The sunk-cost fallacy plays on our tendency to emphasize loss over gain. This research study is a great example of how it works:
Hal Arkes and Catehrine Blumer created an experiment in 1985 that demonstrated your tendency to go fuzzy when sunk costs come along. They asked subjects to assume they had spent $100 on a ticket for a ski trip in Michigan, but soon after found a better ski trip in Wisconsin for $50 and bought a ticket for this trip, too. They then asked the people in the study to imagine they learned the two trips overlapped and the tickets couldn’t be refunded or resold. Which one do you think they chose, the $100 good vacation, or the $50 great one?
More than half of the people in the study went with the more expensive trip.It may not have promised to be as fun, but the loss seemed greater.
So like the other mistakes I’ve explained in this post, the sunk-cost fallacy leads us to miss or ignore the logical facts presented to us and instead make irrational decisionsbased on our emotions--without even realizing we’re doing so:
The fallacy prevents you from realizing the best choice is to do whatever promises the better experience in the future, not which one negates the feeling of loss in the past.
Being such a subconscious reaction, it’s hard to avoid this one. Our best bet is to try to separate the current facts we have from anything that happened in the past. For instance, if you buy a movie ticket only to realize the movie is terrible, you could either:
A) stay and watch the movie, to “get your money’s worth” since you’ve already paid for the ticket (sunk-cost fallacy)
or
B) leave the cinema and use that time to do something you’ll actually enjoy.
The thing to remember is this: You can’t get that investment back. It’s gone. Don’t let it cloud your judgment in whatever decision you’re making in this moment--let it remain in the past.

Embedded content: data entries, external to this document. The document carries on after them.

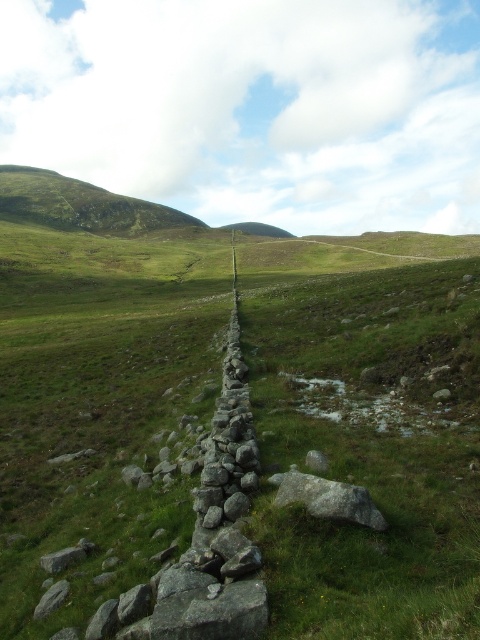 Is gray rough rock at center to the left of gray rough stone at lower left from the viewer's perspective?

No, gray rough rock at center is not to the left of gray rough stone at lower left.

How distant is gray rough rock at center from gray rough stone at lower left?

They are 12.11 feet apart.

Find the location of a particular element. The width and height of the screenshot is (480, 640). gray rough rock at center is located at coordinates (328, 499). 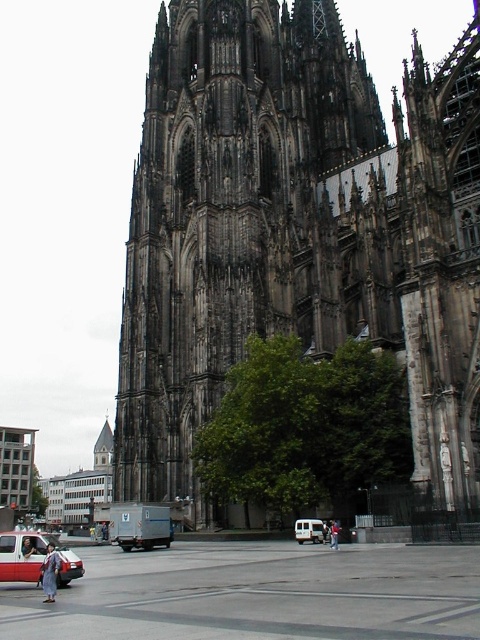 Question: Does matte red car at lower left lie in front of white matte van at center?

Choices:
 (A) no
 (B) yes

Answer: (B)

Question: Is dark stone church at center to the left of white matte van at center from the viewer's perspective?

Choices:
 (A) yes
 (B) no

Answer: (B)

Question: Does dark stone church at center appear on the right side of matte red car at lower left?

Choices:
 (A) no
 (B) yes

Answer: (B)

Question: Estimate the real-world distances between objects in this image. Which object is farther from the matte red car at lower left?

Choices:
 (A) dark stone church at center
 (B) white matte van at center

Answer: (A)

Question: Which point is farther to the camera?

Choices:
 (A) (240, 355)
 (B) (46, 536)
 (C) (323, 525)

Answer: (A)

Question: Which is nearer to the matte red car at lower left?

Choices:
 (A) dark stone church at center
 (B) white matte van at center

Answer: (B) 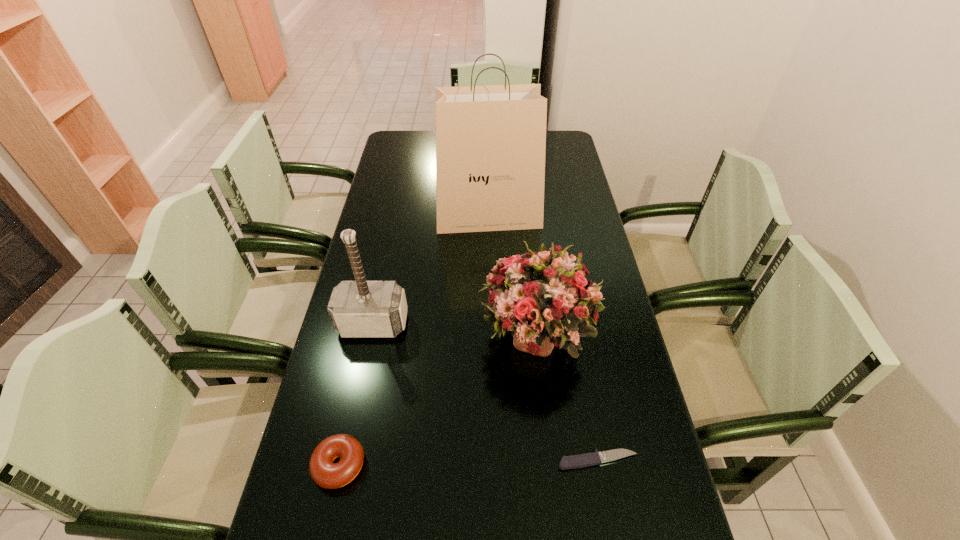 Identify the location of vacant space located on the back of the shortest object. (577, 347).

The image size is (960, 540). In order to click on hammer present at the left edge in this screenshot , I will do `click(360, 308)`.

Locate an element on the screen. This screenshot has width=960, height=540. doughnut that is at the left edge is located at coordinates (325, 473).

Locate an element on the screen. The height and width of the screenshot is (540, 960). bouquet located in the right edge section of the desktop is located at coordinates (543, 298).

Identify the location of steak knife that is at the right edge. (588, 459).

The image size is (960, 540). I want to click on vacant region at the left edge of the desktop, so click(x=393, y=190).

In the image, there is a desktop. Where is `vacant space at the right edge`? The height and width of the screenshot is (540, 960). vacant space at the right edge is located at coordinates (552, 168).

Find the location of a particular element. free point at the far left corner is located at coordinates (404, 131).

Find the location of `free spot between the shopping bag and the hammer`. free spot between the shopping bag and the hammer is located at coordinates (431, 270).

This screenshot has width=960, height=540. I want to click on free space between the fourth tallest object and the shopping bag, so click(x=414, y=341). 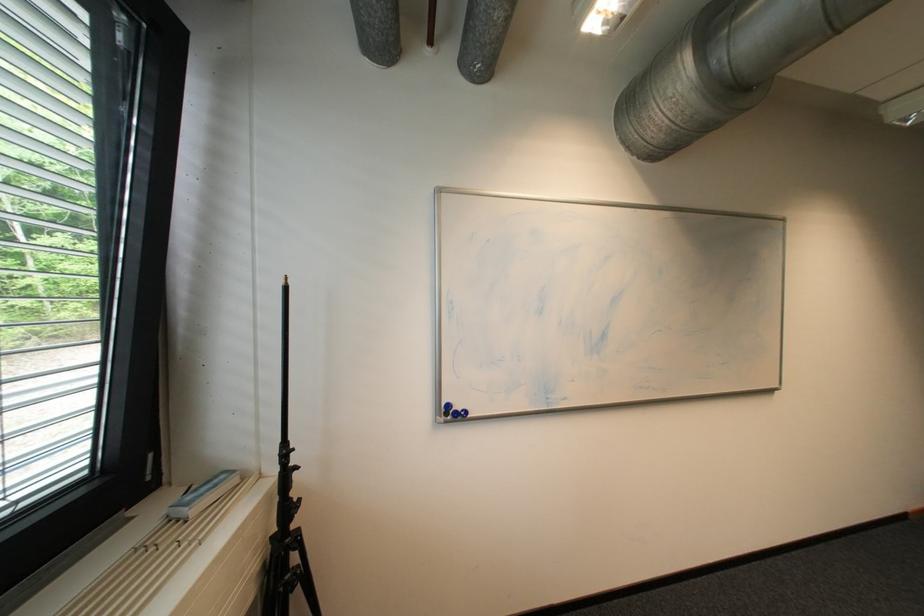 The image size is (924, 616). I want to click on tripod adjustment knob, so click(x=287, y=541). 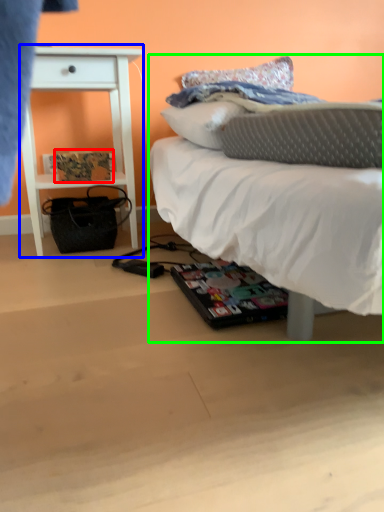 Question: Based on their relative distances, which object is nearer to magazine (highlighted by a red box)? Choose from nightstand (highlighted by a blue box) and bed (highlighted by a green box).

Choices:
 (A) nightstand
 (B) bed

Answer: (A) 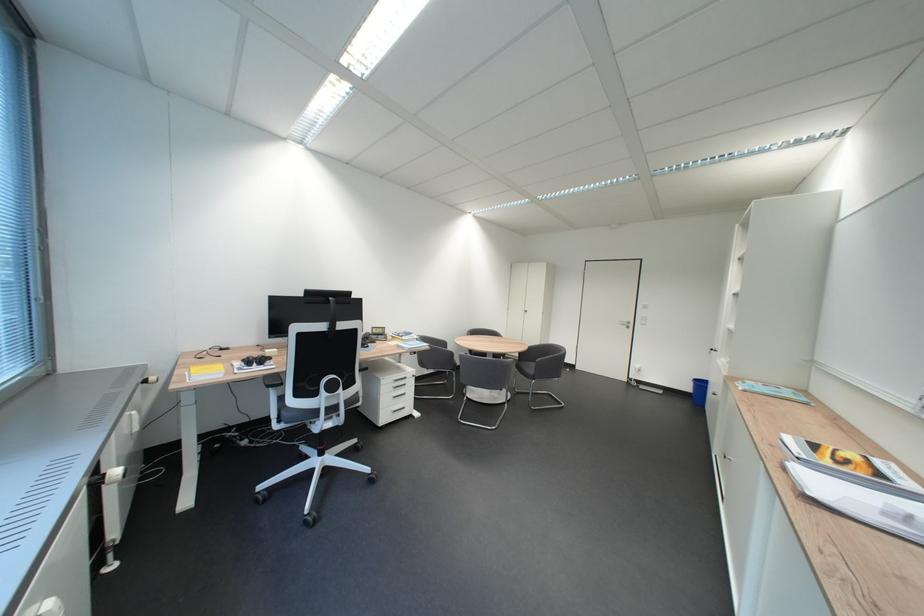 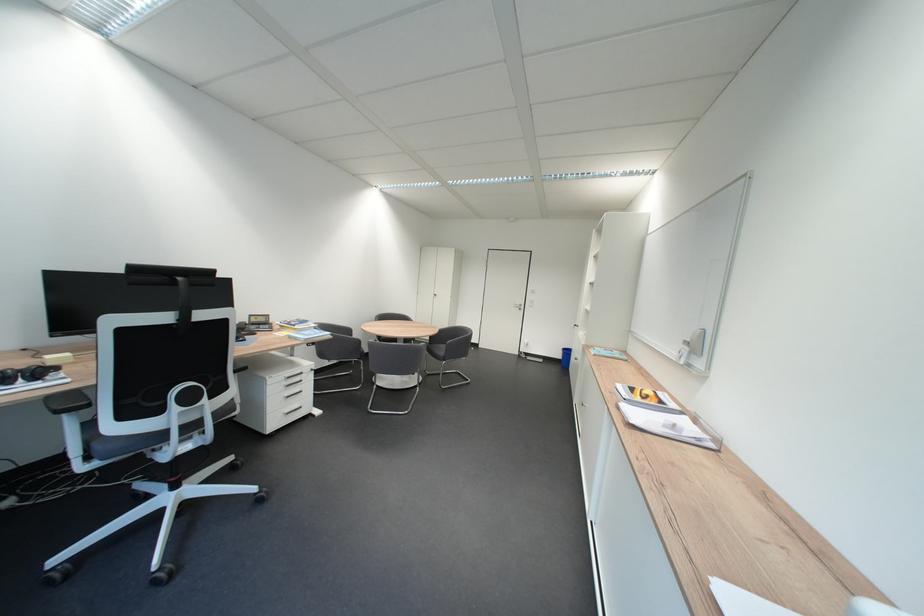 The point at (545,366) is marked in the first image. Where is the corresponding point in the second image?

(456, 347) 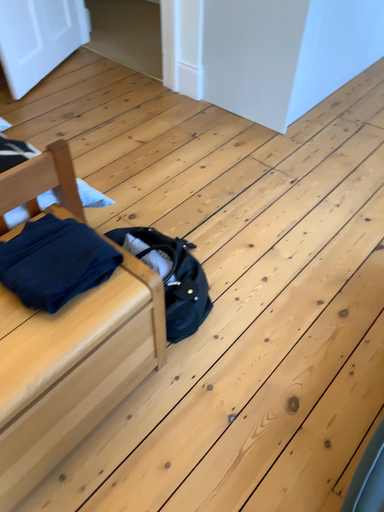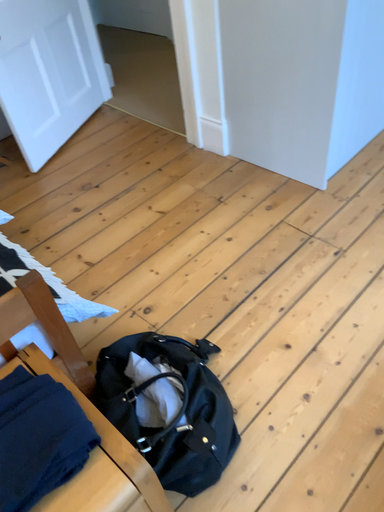 Question: How did the camera likely rotate when shooting the video?

Choices:
 (A) rotated right
 (B) rotated left

Answer: (B) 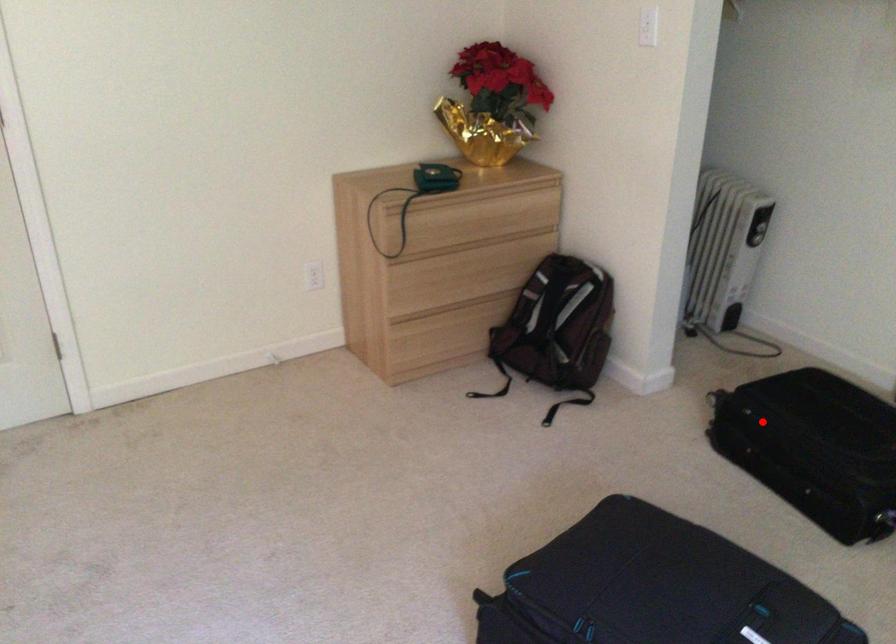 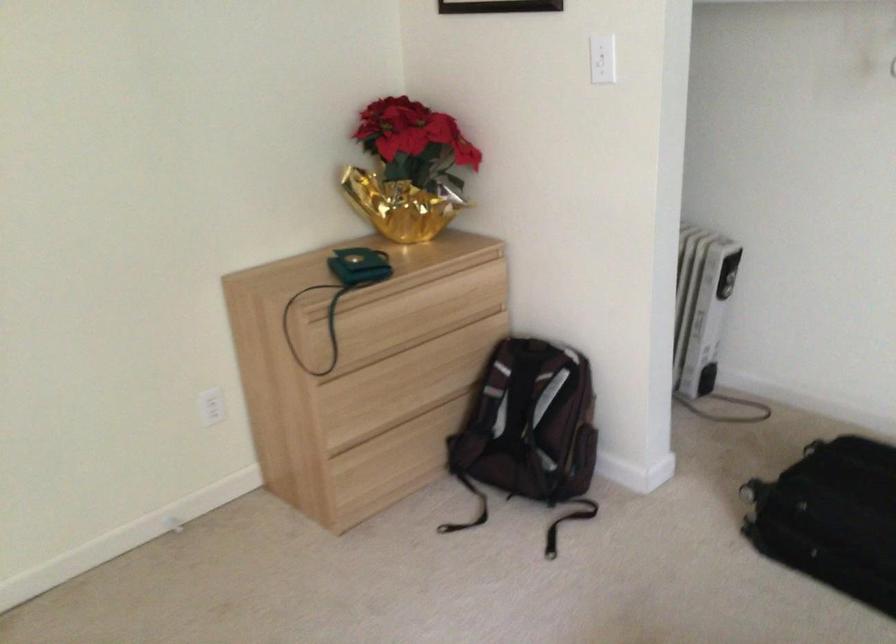 Question: A red point is marked in image1. In image2, is the corresponding 3D point closer to the camera or farther? Reply with the corresponding letter.

Choices:
 (A) The corresponding 3D point is closer.
 (B) The corresponding 3D point is farther.

Answer: (A) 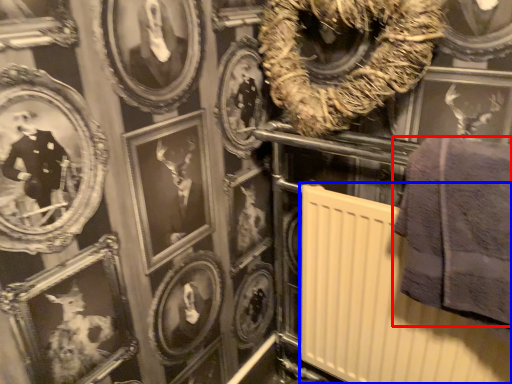 Question: Which point is closer to the camera, towel (highlighted by a red box) or radiator (highlighted by a blue box)?

Choices:
 (A) towel
 (B) radiator

Answer: (A) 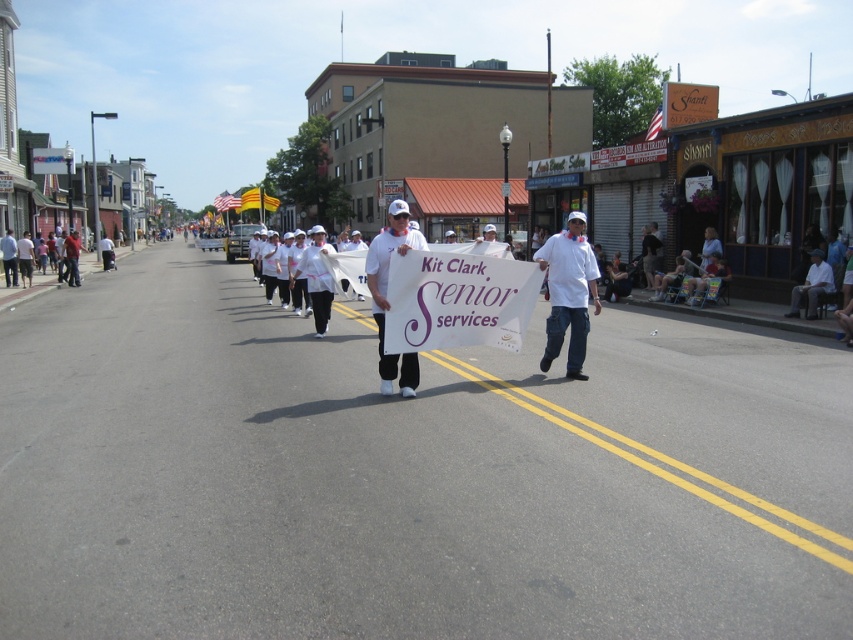 You are a pedestrian standing on the sidewalk and see the white matte sign at center and the white fabric at right. Which object is closer to the left side of the road?

The white matte sign at center is positioned on the left side of the white fabric at right, so it is closer to the left side of the road.

You are a pedestrian standing on the sidewalk and see the white matte sign at center and the white fabric at right. Which object is closer to the ground?

The white matte sign at center is closer to the ground because it is below the white fabric at right. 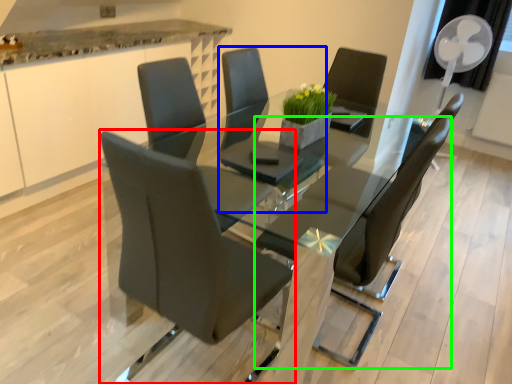 Question: Estimate the real-world distances between objects in this image. Which object is farther from chair (highlighted by a red box), chair (highlighted by a blue box) or chair (highlighted by a green box)?

Choices:
 (A) chair
 (B) chair

Answer: (A) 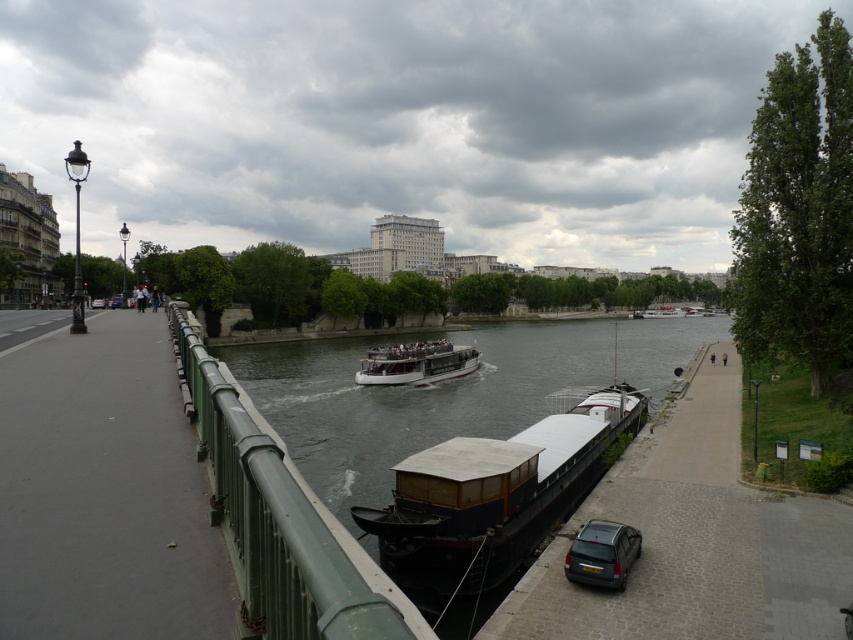 You are standing on the paved walkway bordered by a green metal railing on the left side of the image. You see a white polished wood boat at center and a point marked at coordinate (416, 364). Where is the point located?

The point at (416, 364) is located on the white polished wood boat at center.

You are a photographer standing on the riverside walkway. You want to capture a photo where the white polished wood boat at center is framed by the smooth dark water at center. Is the boat positioned in front of or behind the water in the image?

The smooth dark water at center is in front of the white polished wood boat at center, so the boat is positioned behind the water in the image.

You are standing on the walkway on the left side of the image. You want to take a photo of the white polished wood boat at center. Where should you aim your camera relative to your current position?

You should aim your camera towards the center of the image, where the white polished wood boat at center is located. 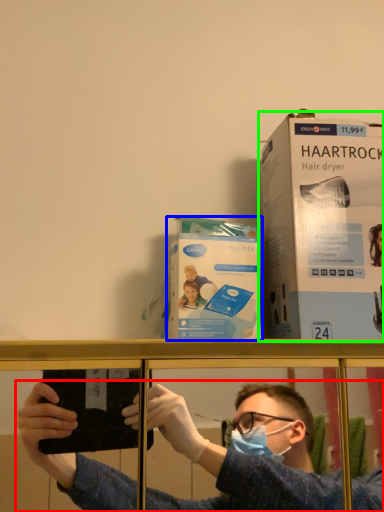 Question: Which is nearer to the person (highlighted by a red box)? paperback book (highlighted by a blue box) or paperback book (highlighted by a green box).

Choices:
 (A) paperback book
 (B) paperback book

Answer: (B) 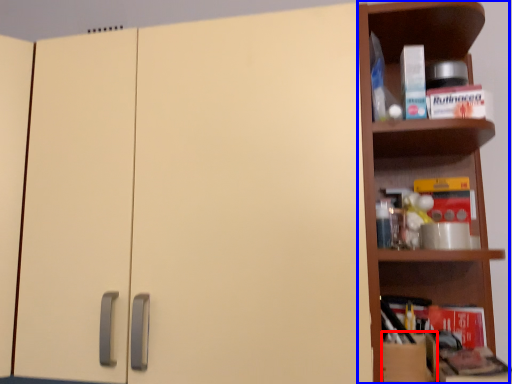 Question: Which point is closer to the camera, cardboard box (highlighted by a red box) or shelf (highlighted by a blue box)?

4. We incorrectly predict odds.

Imagine you’re playing Heads or Tails with a friend. You flip a coin, over and over, each time guessing whether it will turn up heads or tails. You have a 50-50 chance of being right each time.
Now, suppose you’ve flipped the coin five times already and it’s turned up heads every time. Surely, surely, the next one will be tails, right? The chances of it being tails must be higher now, right?
Well, no. The chances of tails turning up are 50-50. Every time. Even if you turned up heads the last 20 times. The odds don’t change.
The gambler’s fallacy is a glitch in our thinking--once again, we’re proven to be illogical creatures. The problem occurs when we place too much weight on past events and confuse our memory with how the world actually works, believing that they will have an effect on future outcomes (or, in the case of Heads or Tails, any weight, since past events make absolutely no difference to the odds).
Unfortunately, gambling addictions in particular are also affected by a similar mistakes in thinking--the positive expectation bias. This is when we mistakenly think that eventually our luck has to change for the better. Somehow, we find it impossible to accept bad results and give up--we often insist on keeping at it until we get positive results, regardless of what the odds of that actually happening are.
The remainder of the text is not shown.